Steve Levitt is impressed with Barack Obama’s book The Audacity of Hope, and notes that though he does not agree with all of his political views, Obama may very well be a future president. I don’t know much about Obama,and haven’t read his book, but I was disappointed to see him jump aboard the Wal-Mart bashing train at a recent event (HT: Greg Mankiw) with this gem of economic logic:
“Wal-Mart is making a large profit and they don’t have foreign competition. What they are doing though is driving wages down significantly for not only workers at Wal-Mart, they’re also driving down wages for competitors.”
This analysis smacks of an assertion that Wal-Mart’s failure to pay higher wages is a function of a simple refusal to pay what they can afford. And that the wages indicate the presence of monopoly rents. Nonsense. Of course they can afford to pay more, just like I can afford to pay $100 for my morning coffee rather than the posted price or George Mason could choose to make me the highest paid professor in all of the land. I haven’t and neither has GMU, but the inferential leap to monopoly rents here is a long one and should be taken with extreme caution. The implication of this statement is that Wal-Mart is earning supra-competitive profits in the retail industry, and it could use these profits to pay out higher wages. Repeat with me: the retail industry is competitive, faces low economic barriers to entry (spare me the Stigler v. Bain debate for the moment), and has exhibited consistently low average profit margins over time.

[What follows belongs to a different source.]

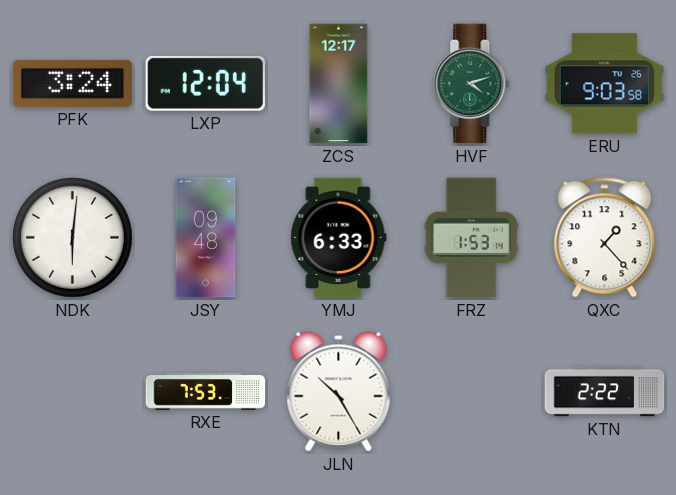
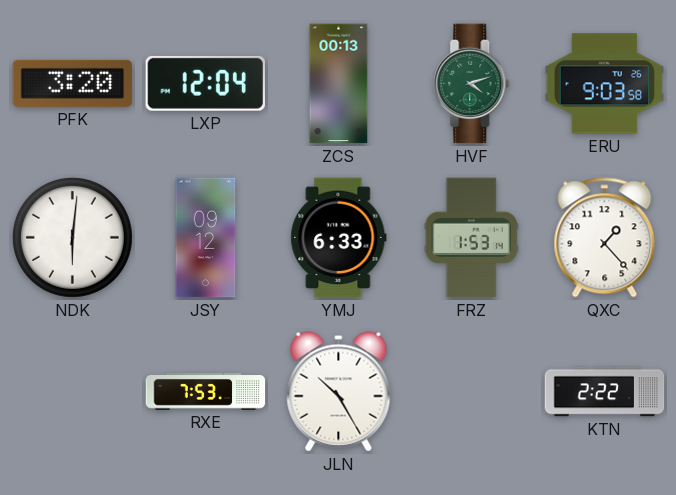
PFK: 3:24 -> 3:20
ZCS: 12:17 -> 00:13
JSY: 09:48 -> 09:12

Of course, if it were not, Wal-mart’s hypothetical (and dubious) strategy to earn monopoly rents through reducing labor costs would be easily undone by rival seizing a profitable entry opportunity to compete with Wal-Mart on price and increase wages! The other argument could be that Wal-Mart is refusing to increase prices and generate revenues which could be applied to increased wages. Nonsense again. This implies that Wal-Mart would be better off by increasing prices but refuses to do so, i.e. our daunting monopolist is not maximizing profits. And let me preempt Elizabeth’s question (see, e.g. the comments to this post on Wal-Mart’s drug plan) … No, this is not a claim about predatory pricing, i.e. low prices now associated with losses recouped by monopoly profits later. Rather, this is a claim that the monopolist’s profit-maximizing strategy is to offer low prices in order to not be able to afford higher wages.
Obama may be charismatic, and a great writer, and may well become the next POTUS, but if this quote represents his sense of economics (it may not, it is just one excerpt) and specifically, of competition and Wal-Mart, I’m not impressed.